Vous faites partie des joueurs expérimentés. Vos coéquipiers, notamment les plus jeunes, sont-ils conscients de la difficulté de la tâche? Nous avons une nouvelle génération mais il faut être efficace tout de suite. Tout le monde doit être conscient de cette situation et se battre pour s'en sortir. Les plus expérimentés comme moi, Rahdi Jaïdi, Jawhar Mnari ou Mehdi Nafti doivent faire comprendre aux jeunes que c'est à eux d'écrire une belle histoire. Leur histoire. En 2006, nous sommes passés à côté de notre Coupe du Monde. Mais c'est un peu tôt pour penser à faire mieux en 2010. Il faut d'abord passer le prochain obstacle. Nous devons absolument gagner ce match !
En sélection aussi vous avez connu un changement d'entraîneur, le Portugais Humberto Coelho ayant remplacé le Français Roger Lemerre. Comment s'est passée la transition ? M. Lemerre nous a énormément apporté. Je tiens à le remercier pour les quatre ans de bonheur qu'il a donnés à la Tunisie et l'expérience qu'il nous a apportée. M. Coelho, nous le connaissions par ses prestations à la tête du Maroc et du Portugal, mais on n'a vraiment fait connaissance que lors du premier stage de préparation. Il nous a présenté son projet de travail. Ce sera sans doute différent de ce que nous avons fait avec M. Lemerre car ce sera plus offensif, dans le style de la sélection portugaise.

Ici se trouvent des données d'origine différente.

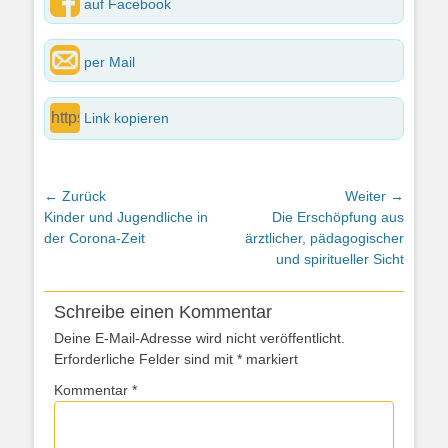
auf Facebook
per Mail
Link kopieren
Beitragsnavigation
← Zurück
Weiter →
Vorheriger
Nächster
Kinder und Jugendliche in
Die Erschöpfung aus
Beitrag:
Beitrag:
der Corona-Zeit
ärztlicher, pädagogischer
und spiritueller Sicht
Schreibe einen Kommentar
Deine E-Mail-Adresse wird nicht veröffentlicht.
Erforderliche Felder sind mit
*
markiert
Kommentar
*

Justement, la Tunisie semble manquer de puissance offensive et s'appuyer davantage sur sa solidité défensive. C'est assez rare dans les sélections africaines... La Tunisie est différente de l'image traditionnelle du football africain. Il y a moins de folie et d'improvisation. La sélection est très organisée, on étudie beaucoup nos adversaires et on insiste sur la concentration. Un peu comme l'Egypte. Nous avons actuellement des problèmes offensifs. Santos n'est pas encore revenu à son niveau de 2004, mais j'ai une grande confiance en lui. Je sais qu'il va revenir. Nous avons également de jeunes très talentueux comme Yassine Chikhaoui, Issam Jemâa ou Amine Chermiti. C'est à nous, les anciens, de leur apporter cette envie de gagner et les aider à acquérir l'expérience du haut niveau.
En 2010, la Coupe du Monde de la FIFA se déroulera pour la première fois sur le sol africain. Qu'est-ce que cela représente pour vous ? C'est un rêve qui se réalise pour le tout le continent. Chaque joueur africain vous dira que jouer une Coupe du Monde chez lui, c'est la plus belle chose dont il puisse rêver. J'espère de tout cœur en faire partie. C'est pour cela que je n'imagine pas une seule seconde que la Tunisie ne se qualifie pas.
Vous êtes en sélection depuis 2003. A seulement 24 ans, vous avez déjà disputé la Coupe du Monde de la FIFA, la Coupe d'Afrique des Nations et le Tournoi Olympique. Quels sont vos souvenirs les plus marquants ? Le meilleur reste la demi-finale de la CAN 2004 contre le Nigeria (1:1, 5:3 t.a.b.). C'était inoubliable car j'ai inscrit le tir au but décisif qui nous envoie en finale, que nous gagnons ensuite. Evidemment, j'ai connu aussi des moments difficiles, notamment l'élimination au premier tour en 2006. Nous avions les capacités pour faire mieux et nous avons déçu le peuple tunisien. Mais c'est aussi ça le football. On tombe, puis on se relève. C'est comme cela qu'on progresse. Pas en ne tombant jamais, mais en devenant plus fort quand on se relève.